Renee stood aside, and the sliding of the invisible mask over her face was an almost physical sensation. “Please excuse the mess. And wipe your feet.”
Davidson looked down at her boots, which she had wiped on the outdoor welcome mat. She wiped again, then once more on the carpeted rug inside. Renee led Davidson to the couch and sat across from her in the armchair. The apartment seemed too small.
“First of al
l,” Davidson said, “I’m sorry for your loss. If we’d had any chance for a rescue—”
“I know. I’m sure you guys did everything you could. Nobody’s blaming you.” Because Renee bore all the blame, except for that one dark sliver she allowed Jacob.
“I understand how difficult this is, but we need some more information to help us determine the cause.”
“You already have my statement.”
“Yes, ma’am. But that was made in what we like to call ‘the heat of the moment.’” She smiled, but the expression on Renee’s face made it fade fast. Davidson’s voice shifted into an official monotone. “People sometimes remember things later, after they’ve settled their minds a little bit. Could you please go over the sequence of events one more time?”
Renee closed her eyes and tried to separate the actual events from her nightmares of the past two weeks. The reality and the nightmare had fused into one giant hell storm, a series of flickering images that seared her psyche and hot-wired her nerves. “I woke up,” she said finally. “And Jake was sitting on the edge of the bed.”

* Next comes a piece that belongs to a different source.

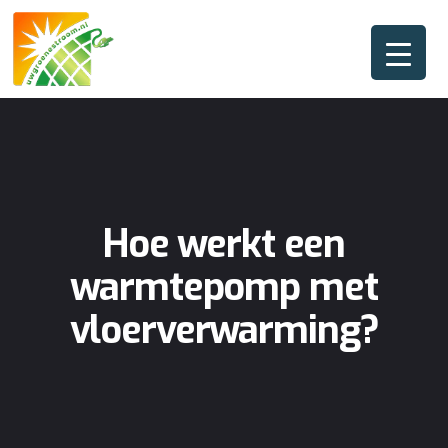
Hoe werkt een
warmtepomp met
vloerverwarming?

“Are you sure? You didn’t wake up first and then wake him up?”
“No. I’m a heavy sleeper—” Renee rubbed at her swollen eyelids. “I mean, I used to be a heavy sleeper. Jake always had to poke me in the ribs to get me to stop snoring. Or so he says. I’m still not convinced that I snore, and I challenged him to make a tape recording to prove it. Seems unladylike somehow, breathing through your nose like a lumberjack in a cartoon.”
Davidson nodded, and Renee knew she was babbling, but the act of recollection had pushed her to the dangerous cliff edge, the wind was blowing, the abyss was black and deep, and her balance wasn’t what it should be. Renee rushed on, afraid that if she paused, she would go back to that scary place inside that had beckoned her with the promise of isolation and safety.